L’esaltante cartellone approntato per il 2018 non tradisce certo le aspettative. Dall’8 luglio al 19 agosto nel Cortile del Collegio dei Gesuiti si succederanno nove appuntamenti da non perdere. Saranno autentiche emozioni in musica: da un’interprete mitica come Dee Dee Bridgewater, in esclusiva per la Sicilia, al ritorno di Nicola Piovani; dal pianista Bruno Canino al violinista Sergey Girshenko; dal duo pianistico Bahrami e Rea al superbo sestetto jazz che schiera Servillo, Girotto, Bosso, Di Castri, Marcotulli, Barbieri.

Sono solo alcuni dei protagonisti di un festival che ha pochi eguali in ambito nazionale: merito dell’imprimatur del maestro Galzio, come ha rimarcato il sindaco Corrado Bonfanti nel corso della presentazione della rassegna al pubblico e alla stampa, che il primo cittadino ha voluto ospitare ancora una volta a Palazzo Ducezio, sede del Municipio, a sottolineare il sostegno dell’amministrazione comunale. E una folta platea di appassionati è intervenuta all’incontro, coordinato dalla giornalista Caterina Andò e delineato come un sentito tributo al patron di Notomusica, rappresentato per l’occasione dalla figlia Anna Maria.

Ringraziamo il maestro Galzio – ha ribadito il sindaco Bonfanti – perché è stato un indiscusso precursore nella promozione della bellezza di Noto, da lui celebrata attraverso l’impegno indefesso, misto alla passione e all’amore smisurato per la sua amata musica. Con la costituzione dell’Associazione Concerti Città di Noto ha donato al nostro Comune un patrimonio di conoscenze e di relazioni che, negli anni, si sono sempre più consolidate. È grazie a lui ed ai suoi instancabili collaboratori che il festival Notomusica è giunto alla 43a edizione, arricchita anche quest’anno dalla presenza di musicisti di fama internazionale, tra i migliori interpreti di classica e jazz. Il passaggio di consegne con il nuovo presidente Giuseppe Landolina arriva nel segno della continuità. Quella continuità che come amministrazione comunale condividiamo e apprezziamo con lo stesso spirito di collaborazione profuso in questi anni verso l’associazione”.

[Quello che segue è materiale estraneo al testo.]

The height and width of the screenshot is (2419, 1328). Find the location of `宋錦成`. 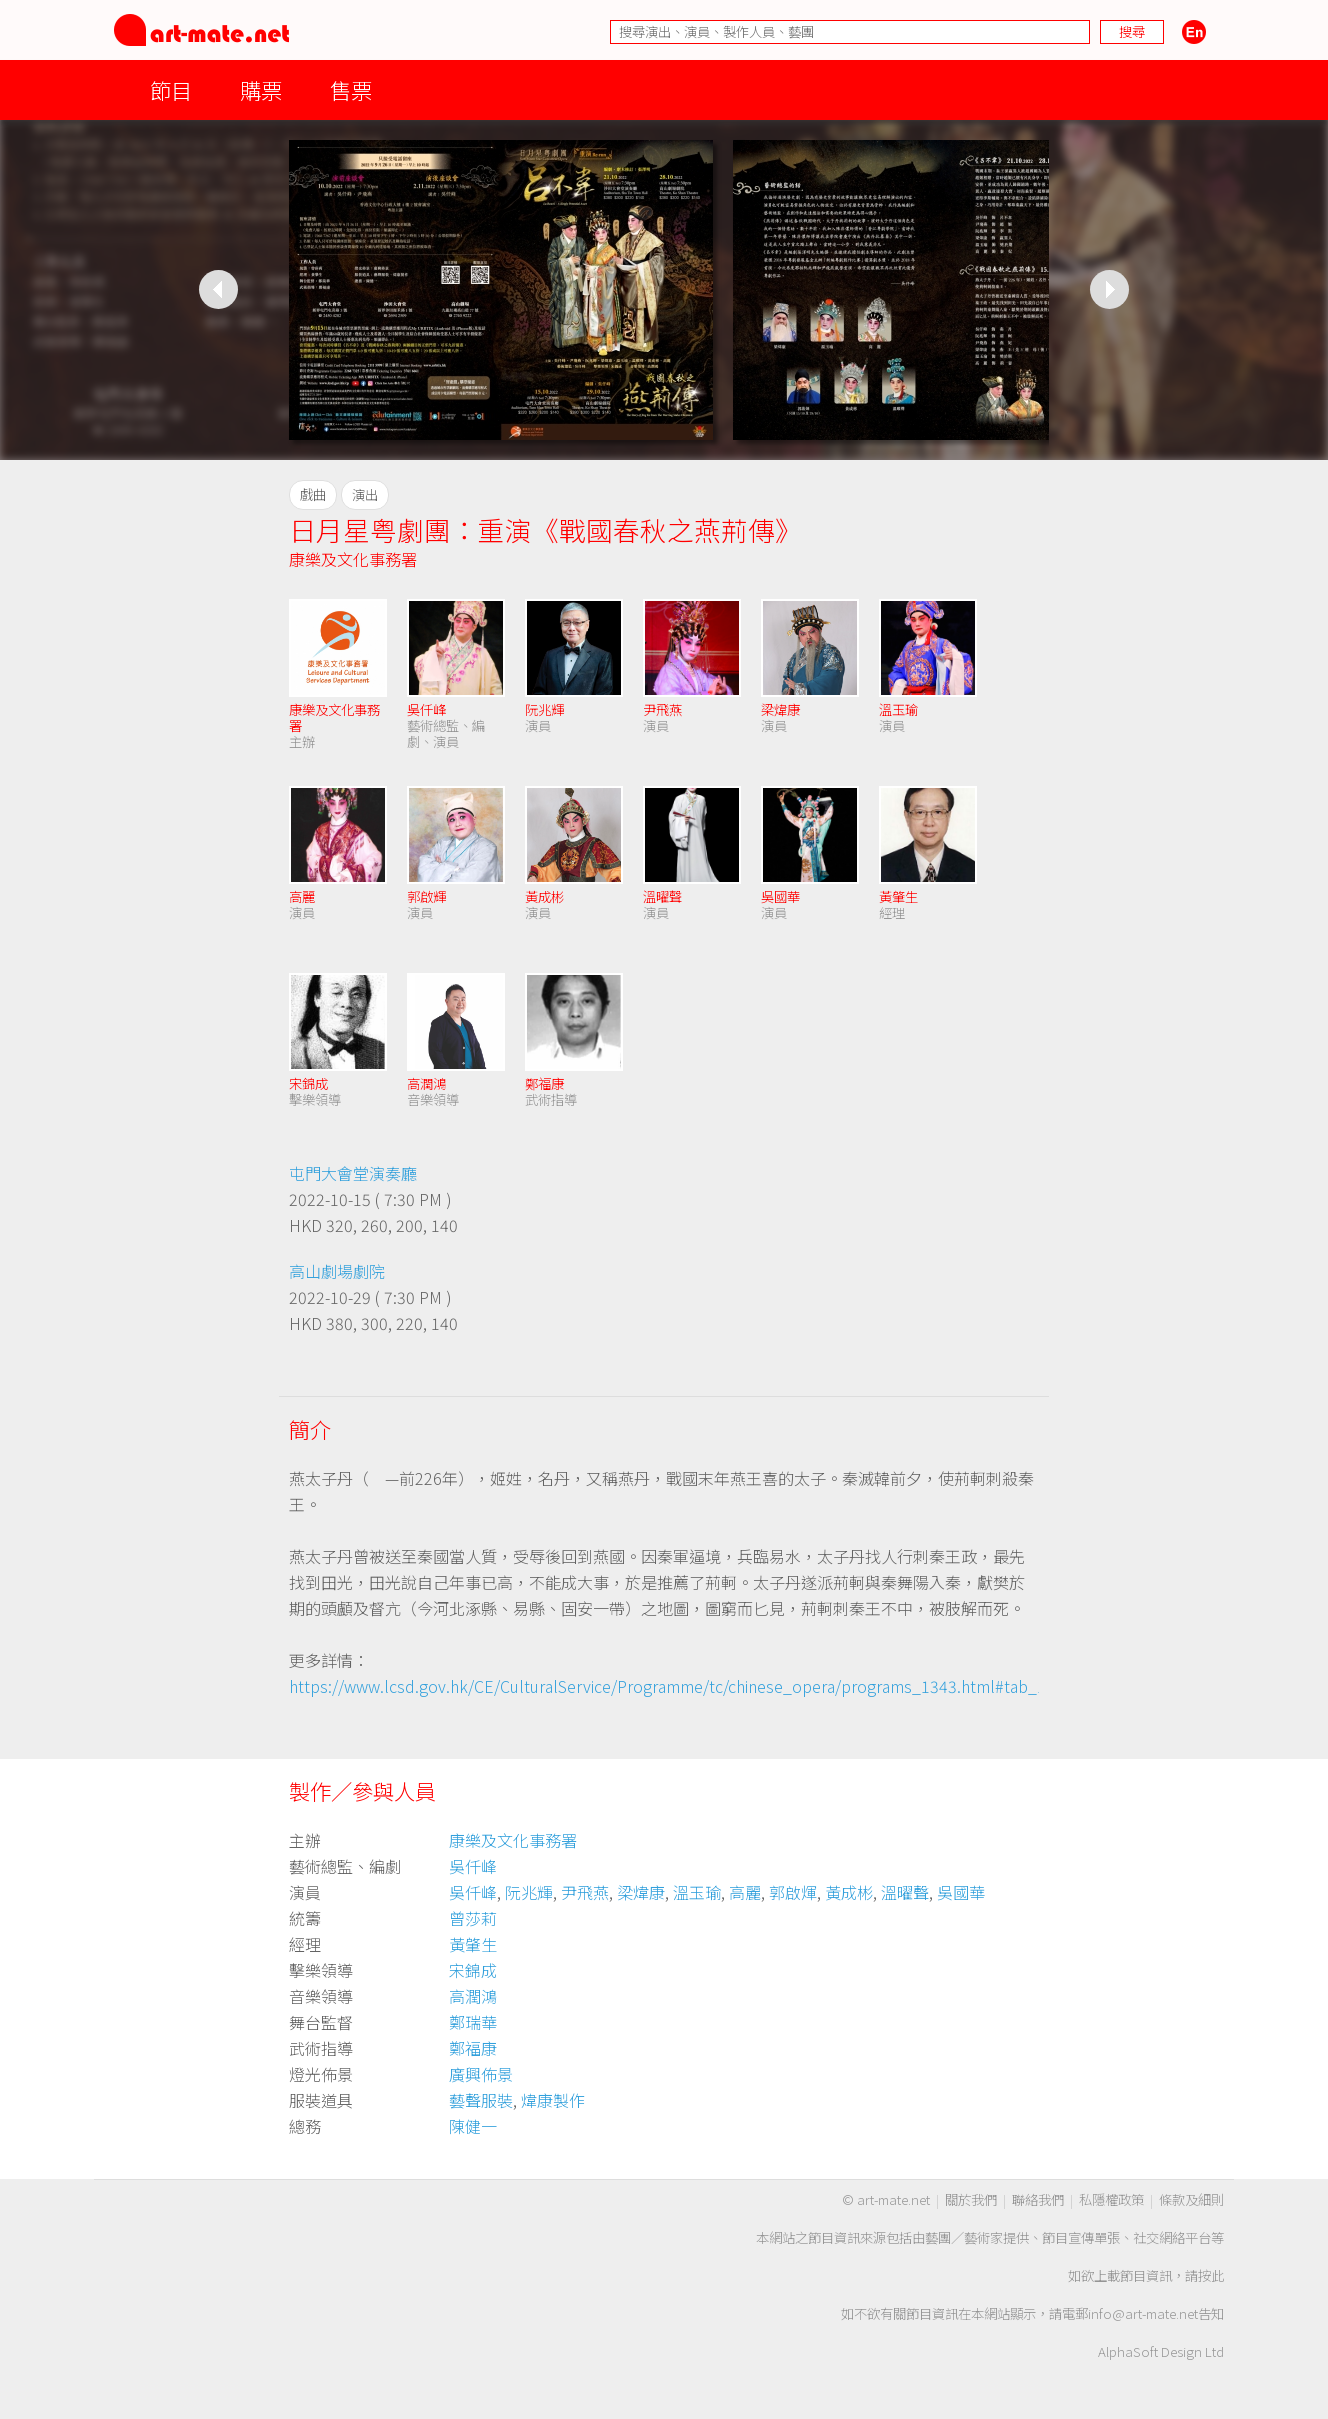 宋錦成 is located at coordinates (308, 1083). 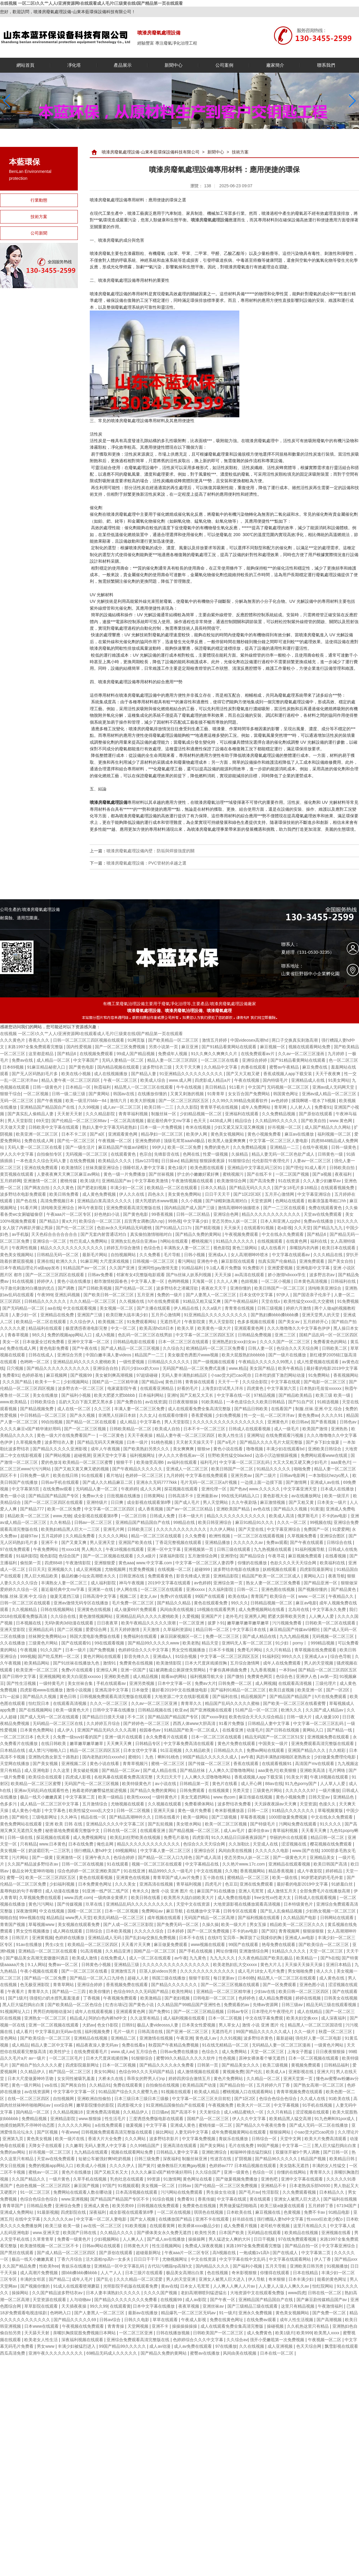  What do you see at coordinates (138, 1442) in the screenshot?
I see `曰本一级片` at bounding box center [138, 1442].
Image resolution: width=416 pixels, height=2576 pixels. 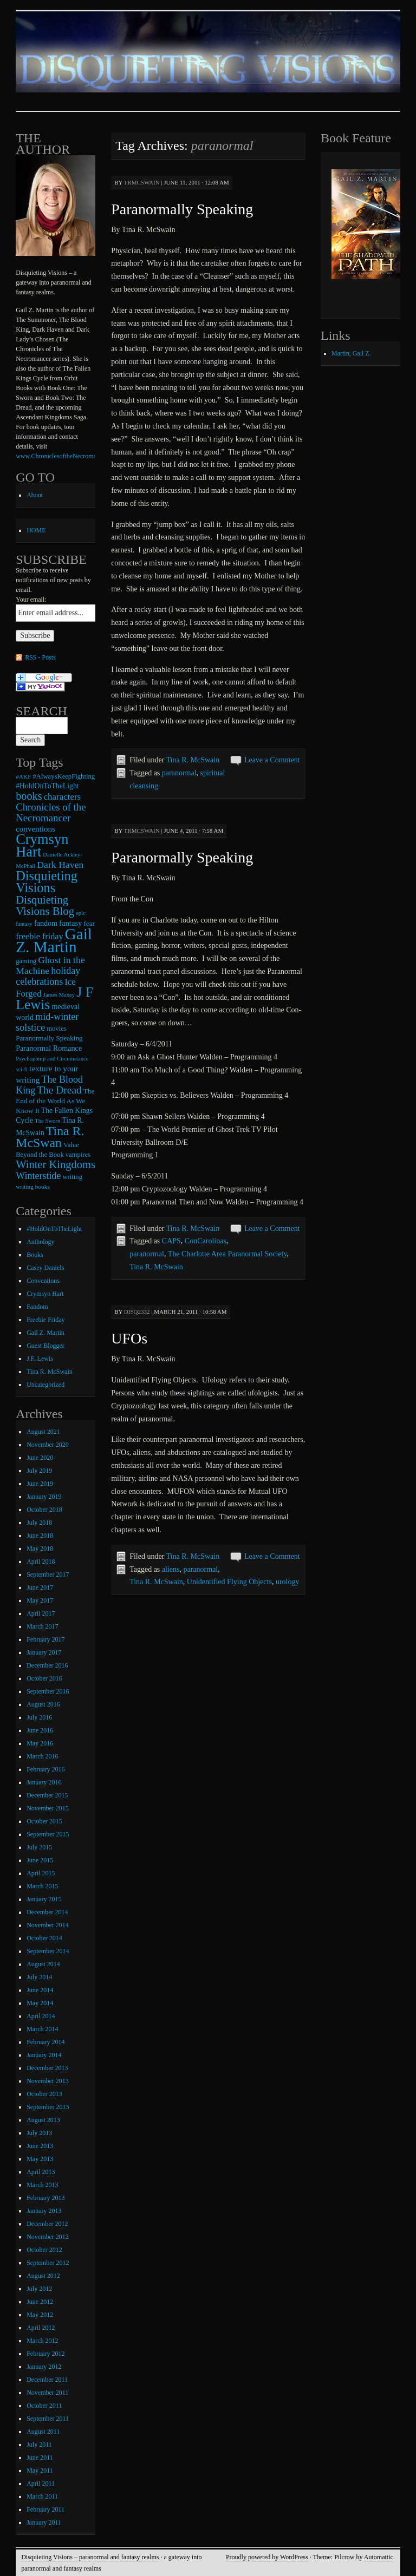 I want to click on May 2011, so click(x=40, y=2470).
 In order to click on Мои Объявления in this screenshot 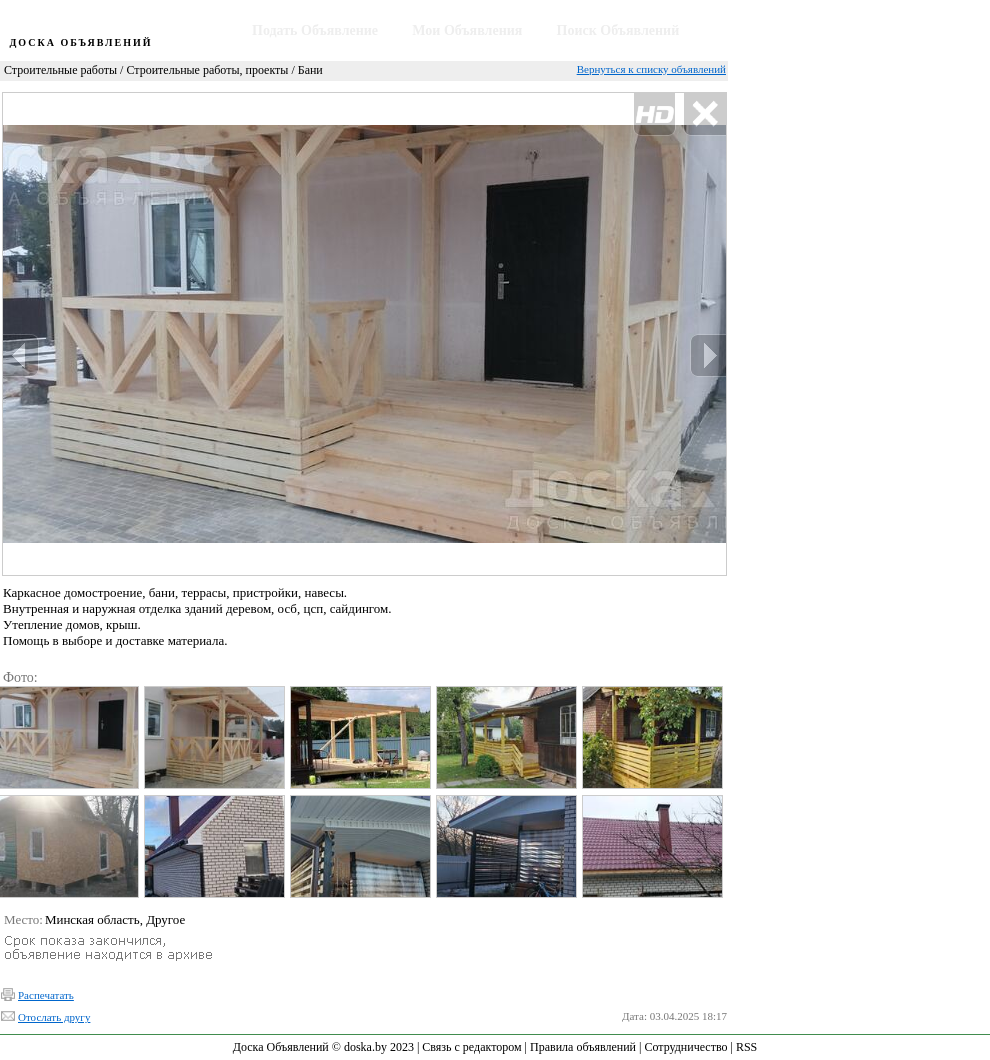 , I will do `click(467, 30)`.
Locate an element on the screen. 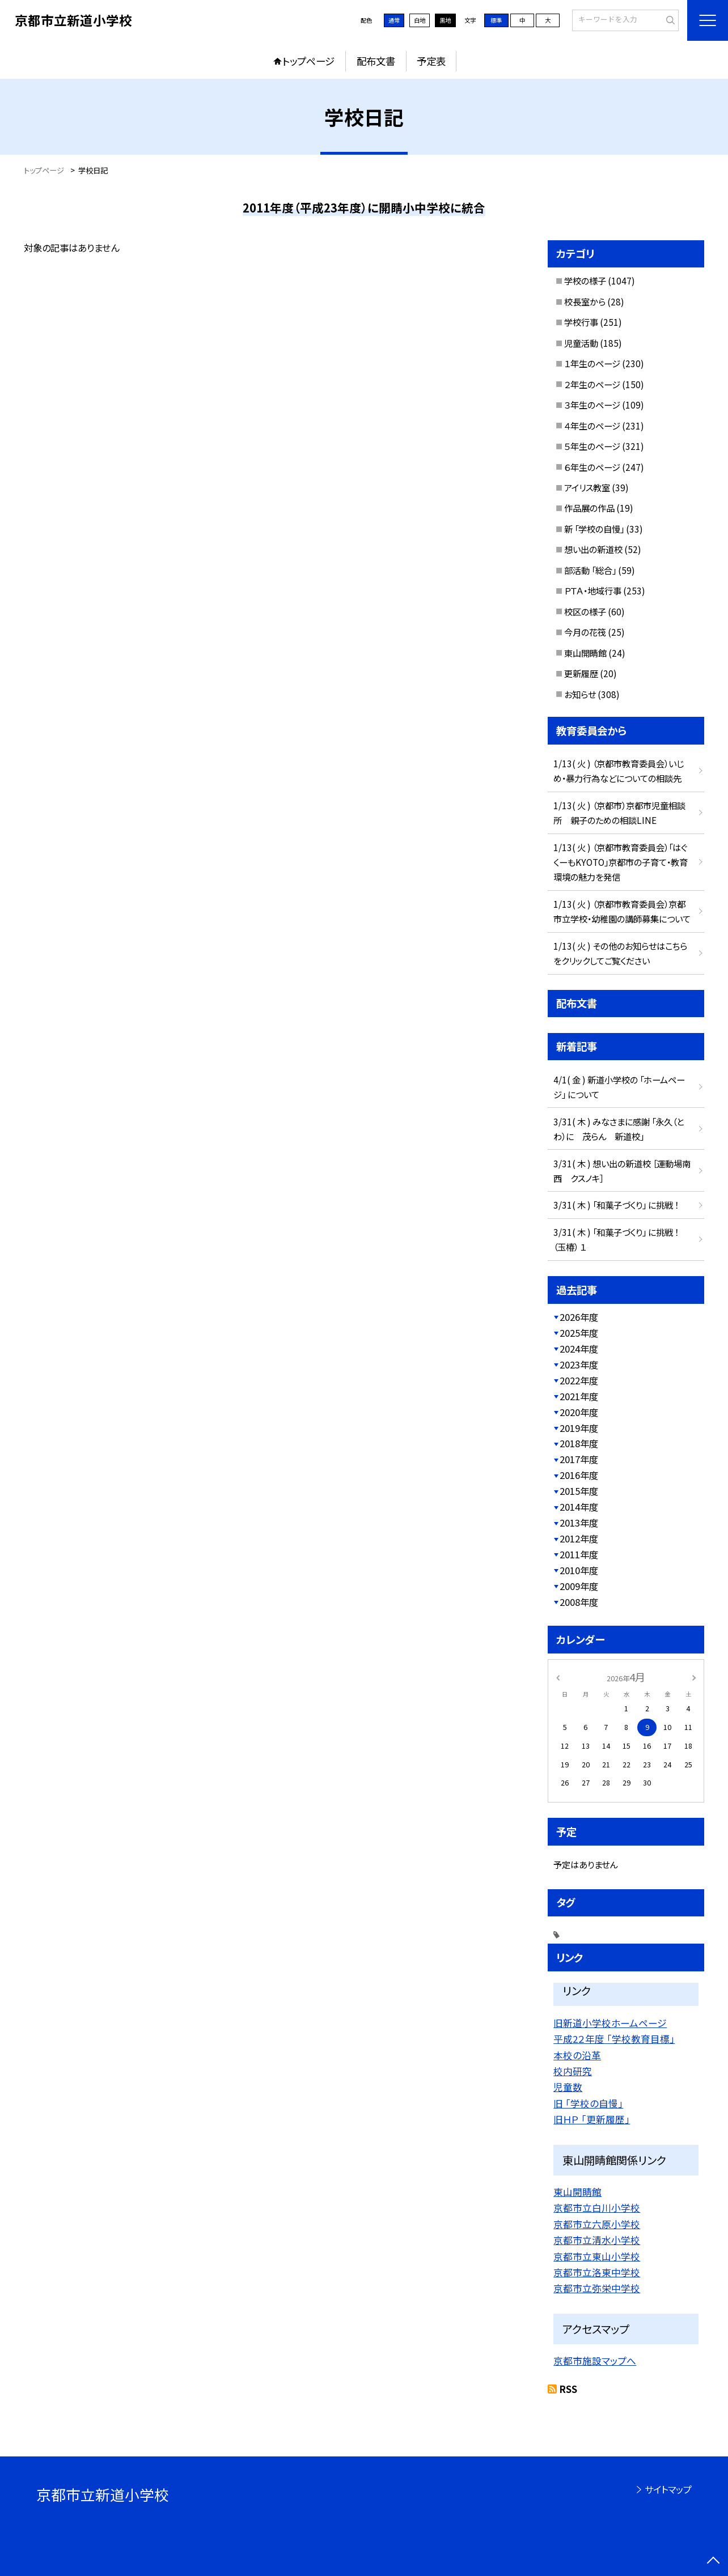 This screenshot has height=2576, width=728. 2024年度 is located at coordinates (579, 1348).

Sul richiamo artistico e culturale della manifestazione si è soffermata Giusy Sortile, assessore comunale al Turismo. E su qualità e rigore puntano le linee direttrici tracciate dal neopresidente Giuseppe Landolina: “il 20 gennaio 2018 il maestro Galzio ha lasciato la guida dell’Associazione che aveva fondato e presieduto per oltre 40 anni. Il nuovo Consiglio direttivo, conscio del difficile compito che lo aspetta, è consapevole che la priorità è garantire il presente e progettare il futuro, con occhio attento ad ogni cambiamento. Tenere la barra dritta nei momenti di difficoltà e lanciare il cuore oltre l’ostacolo sono le parole d’ordine che hanno guidato e continueranno a guidare la nostra attività. Al Maestro questa Città sarà sempre grata per i suoi inestimabili doni: l’Associazione Concerti e il prestigioso Festival Internazionale Notomusica”.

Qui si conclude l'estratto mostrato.